- Exercise directions:
Restate word for word the line containing "champignon - Recette à Prix" and all remaining lines of the entries below.

Saved data entries:
• • • •

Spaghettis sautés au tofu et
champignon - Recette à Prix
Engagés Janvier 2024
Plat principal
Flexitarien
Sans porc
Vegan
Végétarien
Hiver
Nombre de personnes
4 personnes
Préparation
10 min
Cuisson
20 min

• • • •

- Result:
champignon - Recette à Prix
Engagés Janvier 2024
Plat principal
Flexitarien
Sans porc
Vegan
Végétarien
Hiver
Nombre de personnes
4 personnes
Préparation
10 min
Cuisson
20 min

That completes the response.